Winter Storm 2026
Winter Storm 2026 was hosted on Tuesday, January 20th through Friday, January 23rd, 2026!
Session times and details are listed at the bottom of the page. Thank you to everyone who participated and attended this year's event.
Schedule
Tuesday, January 20th, 2026
9:00 AM to 11:00 AM
Writing Time • If you're interested in some extra accountability and productivity, join a Winter Storm 2026 writing group.
11:00 AM to 12:00 PM
Workshop Series: MEG Series • Session Speaker: Ellen Lau (LING)
12:00 PM to 1:00 PM
Lunch and Social
1:00 PM to 2:00 PM
Co-operating mechanisms of human sentence comprehension • Visiting Speaker: John Hale (Johns Hopkins University)
3:00 PM to 4:00 PM
Roundtable Discussion: Perspectives on early language access for deaf and hard of hearing children in hearing families
Wednesday, January 21st, 2026
9:00 AM to 11:00 AM
Writing Time • If you're interested in some extra accountability and productivity, join a Winter Storm 2026 writing group.
11:00 AM to 12:00 PM
Leveraging Technology for Communicative and Task-Based Language Learning • Visiting Speaker: Lara Bryfonski (Georgetown University)
12:00 PM to 1:00 PM
Lunch and Social
1:00 PM to 2:30 PM
Workshop Series: MEG Series • Session Speakers: Charlie Fisher (ECE) and Ciaran Stone (NACS)
3:00 PM to 4:00 PM
The tool I’m obsessed with
Thursday, January 22nd, 2026
9:00 AM to 11:00 AM
Writing Time • If you're interested in some extra accountability and productivity, join a Winter Storm 2026 writing group.
11:00 AM to 12:00 PM
Thematic Relations: Shared Constraints in the Mind Across Vision and Language • Visiting Speaker: Alon Hafri (University of Delaware)
12:00 PM to 1:00 PM
Lunch and Social
1:00 PM to 2:30 PM
Workshop Series: MEG Series • Session Speaker: Vrishab Commuri (ECE)

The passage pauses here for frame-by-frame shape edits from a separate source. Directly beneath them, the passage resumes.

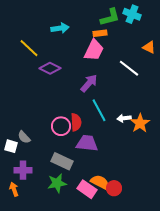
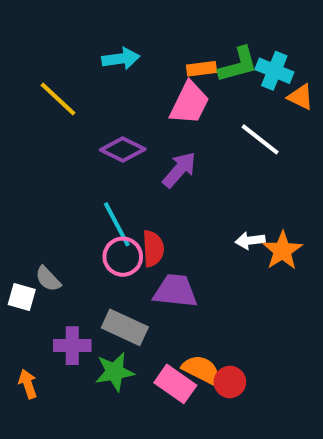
cyan cross: (132, 14) -> (274, 71), moved
green L-shape: (110, 17) -> (238, 65), moved
purple diamond: (50, 68) -> (123, 150), moved
cyan line: (99, 110) -> (117, 224), moved
purple cross: (23, 170) -> (72, 346), moved

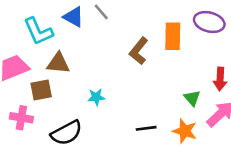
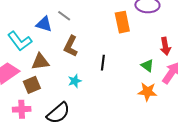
brown L-shape: (139, 51) -> (71, 46), moved
black line: (146, 128) -> (103, 63), moved, turned -63

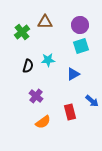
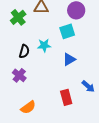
cyan square: (81, 46) -> (67, 31), moved
purple cross: (36, 96) -> (19, 75), moved
orange semicircle: (43, 122) -> (28, 107), moved

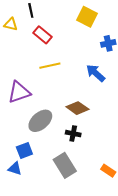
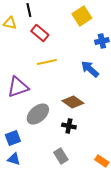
yellow square: (87, 17) -> (82, 16), turned 30
blue square: (24, 151) -> (13, 138), moved
gray rectangle: (65, 165) -> (61, 156), size x0.7

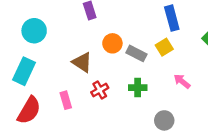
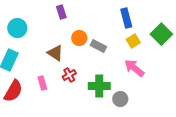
yellow square: (164, 47) -> (133, 41), moved
pink arrow: (182, 81) -> (134, 68), size x1.5
green cross: (138, 88) -> (99, 86), moved, size x1.5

Hands on with the EP Toolkit • Session Leader: Joe Dien (HDQM)
3:00 PM to 4:00 PM
Transitioning your IRB protocols from IRBNet to Kuali • Session Leader: Jamie Smith (CHSE)
Friday, January 23rd, 2026
9:00 AM to 11:00 AM
Writing Time • If you're interested in some extra accountability and productivity, join a Winter Storm 2026 writing group.
11:00 AM to 12:00 PM
Exploring the psycholinguistics of syntactic variation • Visiting Speaker: Cynthia Lukyanenko (George Mason University)
12:00 PM to 1:00 PM
Lunch and Social
1:00 PM to 2:30 PM
Workshop: Automatic transcription and forced alignment • Session Leader: Ciaran Stone (NACS)
Transportation
Parking
For those traveling from outside of the university, parking is available within close proximity to the Language Science Center at Regents Drive Garage.
Talks & Speakers
Co-operating mechanisms of human sentence comprehension • John Hale (Johns Hopkins University)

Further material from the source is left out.